Advanced persistent threats and other forms of covert malware can be detected by better network monitoring.
In August last year it was discovered that a team of Russian hackers known as APT28 (or Fancy Bear) had used a leaked NSA tool (EternalBlue) to infiltrate the networks of major hotel chains in Europe and the Middle East.
The intruders were able to gain initial entry via WiFi using phishing or another type of attack, spread deeper into local area network (LAN) infrastructure and sit unobserved intercepting traffic being transmitted by guests (including usernames and passwords) before using those credentials to gain access to back end corporate systems and servers and deploy further malware.
Though we doubt if one is actually needed, the incident provided a painful reminder that existing cyber security tools do not always do a good job of preventing unauthorised system access, not least because they tend not to monitor internal network traffic for suspicious behaviour. If a hacker makes it past the firewall and identity access management system using bona fide credentials, they can be left free to do steal whatever information they like without being detected.
Hotel WiFi has long been judged vulnerable to cyberattacks and malware.

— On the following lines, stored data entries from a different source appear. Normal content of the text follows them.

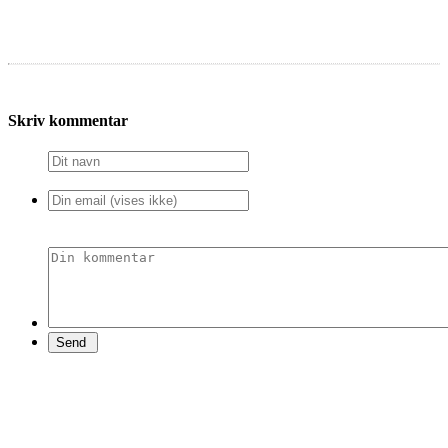
Skriv kommentar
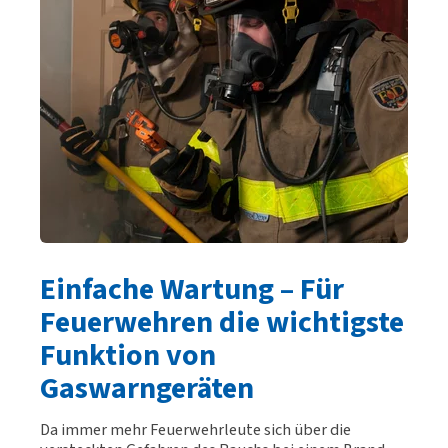
Einfache Wartung – Für
Feuerwehren die wichtigste
Funktion von
Gaswarngeräten
Da immer mehr Feuerwehrleute sich über die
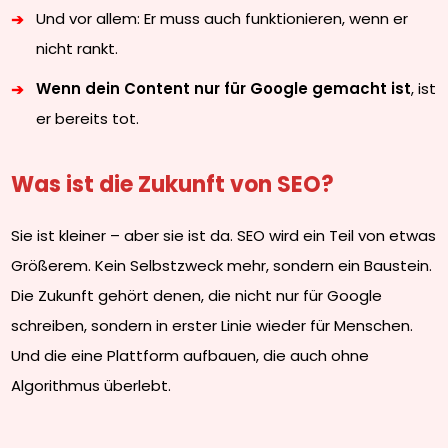
Und vor allem: Er muss auch funktionieren, wenn er
nicht rankt.
Wenn dein Content nur für Google gemacht ist
, ist
er bereits tot.
Was ist die Zukunft von SEO?
Sie ist kleiner – aber sie ist da. SEO wird ein Teil von etwas
Größerem. Kein Selbstzweck mehr, sondern ein Baustein.
Die Zukunft gehört denen, die nicht nur für Google
schreiben, sondern in erster Linie wieder für Menschen.
Und die eine Plattform aufbauen, die auch ohne
Algorithmus überlebt.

But the same is true for other public access wireless networks that regularly recycle large numbers of unfamiliar users attaching their own devices – in the education, health care and local government sectors as well as hospitality, for example.
Better network monitoring and traffic analysis to help define what constitutes ‘normal’ usage is one way to help make any irregular activity more conspicuous before it leads to any disruption, though this can create a significant management overhead for hard pressed IT staff.
While it may be a leap of faith for some, many organisations can benefit from outsourcing the task to a third party managed service provider with the integration, automation and platform expertise to keep a closer watch than would otherwise be the case.